Given records:
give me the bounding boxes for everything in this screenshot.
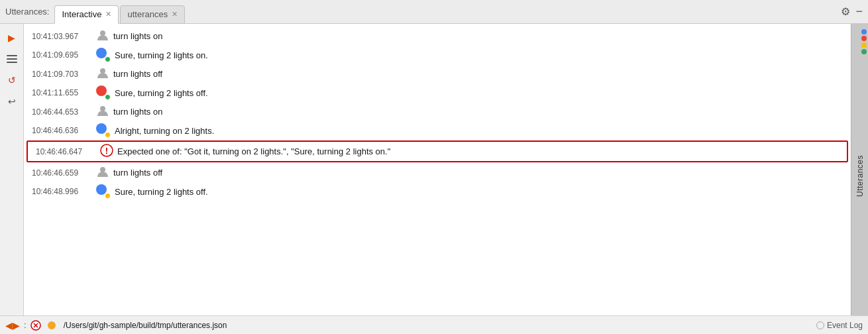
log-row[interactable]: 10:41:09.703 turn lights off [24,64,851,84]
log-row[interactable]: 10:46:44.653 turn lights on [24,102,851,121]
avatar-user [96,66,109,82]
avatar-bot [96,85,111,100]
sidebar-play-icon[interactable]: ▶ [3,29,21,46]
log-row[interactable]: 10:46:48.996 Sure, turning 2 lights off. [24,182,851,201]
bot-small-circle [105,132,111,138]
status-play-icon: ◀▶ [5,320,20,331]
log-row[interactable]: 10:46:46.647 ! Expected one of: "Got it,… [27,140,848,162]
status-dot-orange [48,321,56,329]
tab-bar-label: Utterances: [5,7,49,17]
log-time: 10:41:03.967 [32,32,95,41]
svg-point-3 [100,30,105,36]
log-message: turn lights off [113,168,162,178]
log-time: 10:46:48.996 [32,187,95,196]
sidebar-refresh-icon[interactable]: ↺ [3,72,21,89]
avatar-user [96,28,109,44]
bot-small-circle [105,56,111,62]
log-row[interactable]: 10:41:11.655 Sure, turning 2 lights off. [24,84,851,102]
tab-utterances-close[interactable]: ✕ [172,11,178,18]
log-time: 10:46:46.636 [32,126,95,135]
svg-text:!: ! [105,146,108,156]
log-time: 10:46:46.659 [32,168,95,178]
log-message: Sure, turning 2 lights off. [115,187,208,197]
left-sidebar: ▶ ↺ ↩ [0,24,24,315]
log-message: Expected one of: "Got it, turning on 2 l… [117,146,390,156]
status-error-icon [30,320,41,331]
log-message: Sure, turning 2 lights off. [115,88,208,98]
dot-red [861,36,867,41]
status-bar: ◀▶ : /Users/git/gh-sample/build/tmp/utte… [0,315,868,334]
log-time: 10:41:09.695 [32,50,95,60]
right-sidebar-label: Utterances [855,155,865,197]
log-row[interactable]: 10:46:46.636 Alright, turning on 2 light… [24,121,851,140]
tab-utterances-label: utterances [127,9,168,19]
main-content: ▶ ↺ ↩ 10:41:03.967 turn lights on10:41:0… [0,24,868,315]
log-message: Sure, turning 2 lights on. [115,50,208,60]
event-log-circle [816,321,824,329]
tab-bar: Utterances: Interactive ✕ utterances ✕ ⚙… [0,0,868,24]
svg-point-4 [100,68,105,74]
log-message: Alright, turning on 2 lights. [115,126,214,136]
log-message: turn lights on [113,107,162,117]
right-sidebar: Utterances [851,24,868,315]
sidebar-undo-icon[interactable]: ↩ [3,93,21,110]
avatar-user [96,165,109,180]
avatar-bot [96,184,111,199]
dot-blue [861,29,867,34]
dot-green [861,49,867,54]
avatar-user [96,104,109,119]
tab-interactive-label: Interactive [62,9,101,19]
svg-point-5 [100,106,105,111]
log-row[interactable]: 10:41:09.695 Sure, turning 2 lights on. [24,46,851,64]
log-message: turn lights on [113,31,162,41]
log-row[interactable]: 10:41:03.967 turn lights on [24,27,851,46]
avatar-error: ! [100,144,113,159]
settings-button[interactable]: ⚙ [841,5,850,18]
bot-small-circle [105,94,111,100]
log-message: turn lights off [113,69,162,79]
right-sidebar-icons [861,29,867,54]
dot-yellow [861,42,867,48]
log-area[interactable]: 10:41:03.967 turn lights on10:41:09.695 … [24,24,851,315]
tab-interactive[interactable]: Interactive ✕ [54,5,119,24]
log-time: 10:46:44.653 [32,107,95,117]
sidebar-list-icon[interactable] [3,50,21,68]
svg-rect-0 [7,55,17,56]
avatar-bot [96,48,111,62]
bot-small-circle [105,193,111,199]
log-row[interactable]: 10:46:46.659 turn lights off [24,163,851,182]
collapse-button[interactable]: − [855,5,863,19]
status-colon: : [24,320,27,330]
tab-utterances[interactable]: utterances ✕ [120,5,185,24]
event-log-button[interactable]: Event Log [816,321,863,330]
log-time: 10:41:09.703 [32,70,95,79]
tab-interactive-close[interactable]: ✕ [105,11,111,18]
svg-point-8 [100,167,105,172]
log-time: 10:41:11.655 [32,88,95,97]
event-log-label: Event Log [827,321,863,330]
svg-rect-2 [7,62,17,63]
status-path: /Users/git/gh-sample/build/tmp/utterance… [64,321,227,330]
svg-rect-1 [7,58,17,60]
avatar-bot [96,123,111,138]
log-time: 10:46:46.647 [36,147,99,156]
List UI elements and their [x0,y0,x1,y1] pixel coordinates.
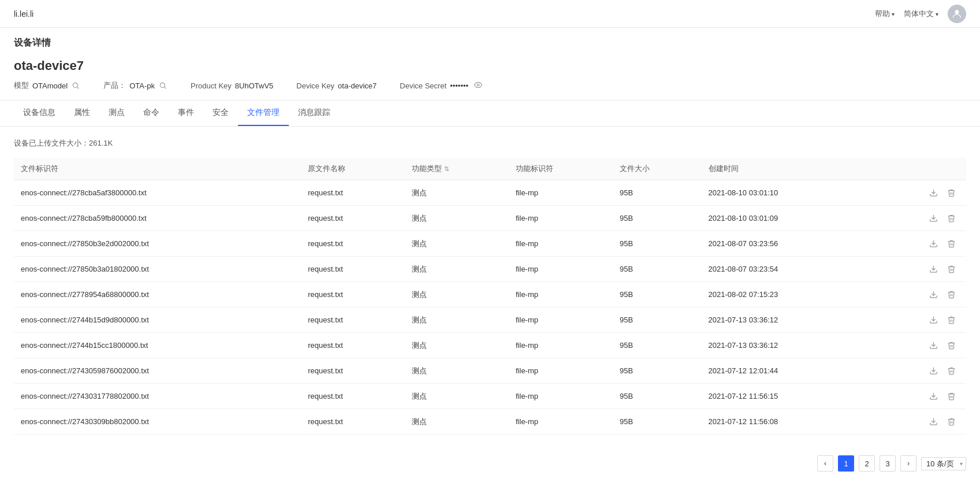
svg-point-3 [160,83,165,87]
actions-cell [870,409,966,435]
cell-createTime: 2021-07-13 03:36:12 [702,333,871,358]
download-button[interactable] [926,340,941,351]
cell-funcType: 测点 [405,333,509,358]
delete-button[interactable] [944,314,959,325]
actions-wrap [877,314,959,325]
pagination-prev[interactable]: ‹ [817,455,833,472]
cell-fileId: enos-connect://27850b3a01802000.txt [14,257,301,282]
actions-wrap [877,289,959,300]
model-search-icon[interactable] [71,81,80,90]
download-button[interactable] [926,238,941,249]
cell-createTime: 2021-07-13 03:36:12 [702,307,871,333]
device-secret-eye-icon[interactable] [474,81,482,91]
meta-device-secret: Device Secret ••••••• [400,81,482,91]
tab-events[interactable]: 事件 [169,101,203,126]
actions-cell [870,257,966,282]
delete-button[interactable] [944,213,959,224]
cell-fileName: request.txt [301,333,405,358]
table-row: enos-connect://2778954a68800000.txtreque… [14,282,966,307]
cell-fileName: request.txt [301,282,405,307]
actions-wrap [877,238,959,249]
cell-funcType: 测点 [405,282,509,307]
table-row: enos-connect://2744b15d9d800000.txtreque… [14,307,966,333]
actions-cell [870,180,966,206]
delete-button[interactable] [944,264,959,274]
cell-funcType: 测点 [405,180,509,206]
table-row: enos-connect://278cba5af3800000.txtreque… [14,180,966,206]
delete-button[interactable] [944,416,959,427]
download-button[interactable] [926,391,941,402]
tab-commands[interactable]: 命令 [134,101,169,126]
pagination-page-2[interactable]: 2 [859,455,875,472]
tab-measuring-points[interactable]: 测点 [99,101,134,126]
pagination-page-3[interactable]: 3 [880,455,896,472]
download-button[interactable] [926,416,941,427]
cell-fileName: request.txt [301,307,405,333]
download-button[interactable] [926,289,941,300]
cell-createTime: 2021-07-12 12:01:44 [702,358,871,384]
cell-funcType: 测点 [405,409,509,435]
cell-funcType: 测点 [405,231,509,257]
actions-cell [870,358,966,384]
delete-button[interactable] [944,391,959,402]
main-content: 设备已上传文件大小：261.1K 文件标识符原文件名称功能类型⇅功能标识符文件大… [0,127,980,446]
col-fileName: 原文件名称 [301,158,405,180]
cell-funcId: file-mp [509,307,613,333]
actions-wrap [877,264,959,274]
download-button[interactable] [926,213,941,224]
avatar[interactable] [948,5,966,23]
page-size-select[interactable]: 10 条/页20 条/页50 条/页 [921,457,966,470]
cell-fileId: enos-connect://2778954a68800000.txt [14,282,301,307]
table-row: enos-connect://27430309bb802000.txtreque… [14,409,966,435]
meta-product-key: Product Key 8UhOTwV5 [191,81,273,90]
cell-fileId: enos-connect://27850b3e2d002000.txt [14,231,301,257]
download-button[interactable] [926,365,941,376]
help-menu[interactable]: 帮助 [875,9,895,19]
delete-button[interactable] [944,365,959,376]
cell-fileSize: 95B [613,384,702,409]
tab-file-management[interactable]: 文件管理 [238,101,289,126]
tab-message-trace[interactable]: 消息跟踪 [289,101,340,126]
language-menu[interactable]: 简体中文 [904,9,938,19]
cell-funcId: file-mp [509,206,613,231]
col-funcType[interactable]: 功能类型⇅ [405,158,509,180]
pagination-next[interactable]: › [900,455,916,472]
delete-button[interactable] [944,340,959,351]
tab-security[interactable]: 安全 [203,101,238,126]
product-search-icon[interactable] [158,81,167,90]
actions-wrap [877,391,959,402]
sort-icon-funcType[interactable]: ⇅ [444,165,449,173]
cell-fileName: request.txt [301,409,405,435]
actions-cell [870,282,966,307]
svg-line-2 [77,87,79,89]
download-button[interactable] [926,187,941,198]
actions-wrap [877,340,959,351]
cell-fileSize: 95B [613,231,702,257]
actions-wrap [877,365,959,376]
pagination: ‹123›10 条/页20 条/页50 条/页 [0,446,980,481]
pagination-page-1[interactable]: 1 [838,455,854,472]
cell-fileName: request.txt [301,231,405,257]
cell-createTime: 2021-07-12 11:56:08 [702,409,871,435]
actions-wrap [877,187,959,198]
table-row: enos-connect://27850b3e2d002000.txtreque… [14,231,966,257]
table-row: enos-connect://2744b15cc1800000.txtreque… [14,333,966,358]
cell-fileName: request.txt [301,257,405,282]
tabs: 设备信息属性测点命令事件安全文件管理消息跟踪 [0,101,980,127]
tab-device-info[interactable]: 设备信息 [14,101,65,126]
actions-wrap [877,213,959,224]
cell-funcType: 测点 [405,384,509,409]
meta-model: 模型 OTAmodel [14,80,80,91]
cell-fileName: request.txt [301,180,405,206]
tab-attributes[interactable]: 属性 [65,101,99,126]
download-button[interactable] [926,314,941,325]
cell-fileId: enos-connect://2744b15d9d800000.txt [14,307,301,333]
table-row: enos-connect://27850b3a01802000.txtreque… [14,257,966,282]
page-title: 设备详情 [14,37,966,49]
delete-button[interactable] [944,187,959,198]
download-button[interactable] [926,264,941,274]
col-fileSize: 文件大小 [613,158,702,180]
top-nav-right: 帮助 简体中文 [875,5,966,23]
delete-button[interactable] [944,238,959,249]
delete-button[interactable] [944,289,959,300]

Problem statement: Counting every line that holds the string "menu", give the total for the data above and nothing else.

Response box: 2